What the task asks:
In the listing below, locate the lines that hold the string "نہیں". Copy those lines.

Dataset content:
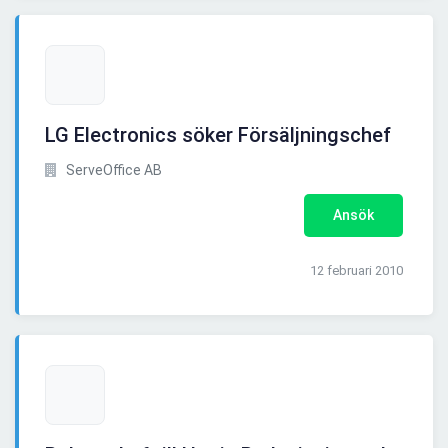
LG Electronics söker Försäljningschef
ServeOffice AB
Ansök
12 februari 2010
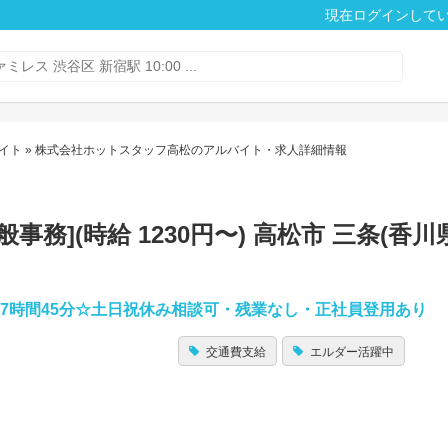
現在ログインして
イト
» 株式会社ホットスタッフ高松のアルバイト・求人詳細情報
務](時給 1230円〜) 高松市 三条(香川
働7時間45分☆土日祝休み相談可・残業なし・正社員登用あり
交通費支給
エルダー活躍中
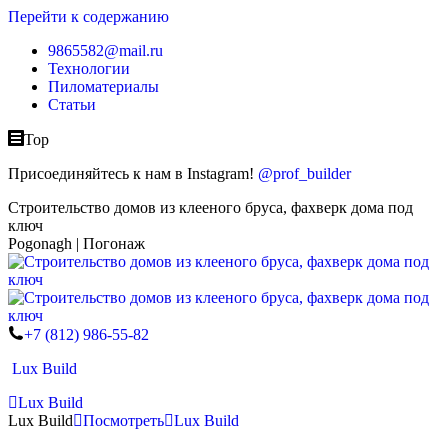
Перейти к содержанию
9865582@mail.ru
Технологии
Пиломатериалы
Статьи
Top
Присоединяйтесь к нам в Instagram!
@prof_builder
Строительство домов из клееного бруса, фахверк дома под
ключ
Pogonagh | Погонаж
+7 (812) 986-55-82
Lux Build
Lux Build
Lux Build
Посмотреть
Lux Build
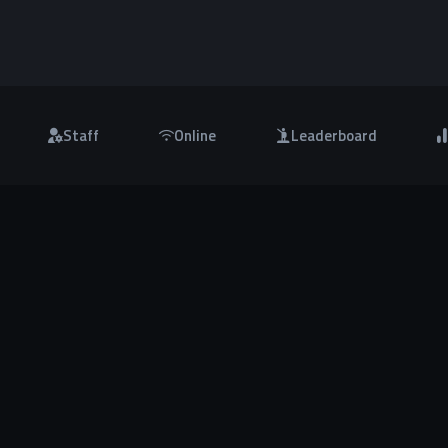
Staff
Online
Leaderboard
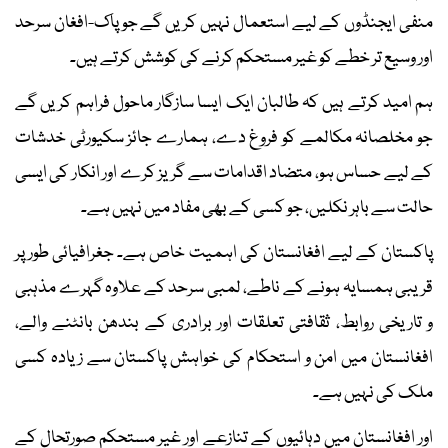
منفی ایجنڈوں کے لیے استعمال نہیں کریں گے جو پاک-افغان سرحد
اور وسیع تر خطے کو غیر مستحکم کرنے کی کوشش کرتے ہیں۔
ہم امید کرتے ہیں کہ طالبان ایک ایسا سازگار ماحول فراہم کریں گے
جو مخلصانہ مکالمے کو فروغ دے، ہمارے جائز سکیورٹی خدشات
کے لیے حساس ہو، متضاد اقدامات سے گریز کرے اور انکار کی ایسی
حالت سے باہر نکلیں، جو کسی کے بھی مفاد میں نہیں ہے۔
پاکستان کے لیے افغانستان کی اہمیت خاص ہے۔ جغرافیائی طور پر
قریبی ہمسایہ ہونے کے ناطے، لمبی سرحد کے علاوہ گہرے مذہبی
و تاریخی روابط، ثقافتی تعلقات اور برادری کے بندھن بانٹنے والے،
افغانستان میں امن و استحکام کی خواہش پاکستان سے زیادہ کسی
ملک کی نہیں ہے۔
اور افغانستان میں دہائیوں کے تنازعے اور غیر مستحکم صورتحال کے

The completed task:
منفی ایجنڈوں کے لیے استعمال نہیں کریں گے جو پاک-افغان سرحد
حالت سے باہر نکلیں، جو کسی کے بھی مفاد میں نہیں ہے۔
ملک کی نہیں ہے۔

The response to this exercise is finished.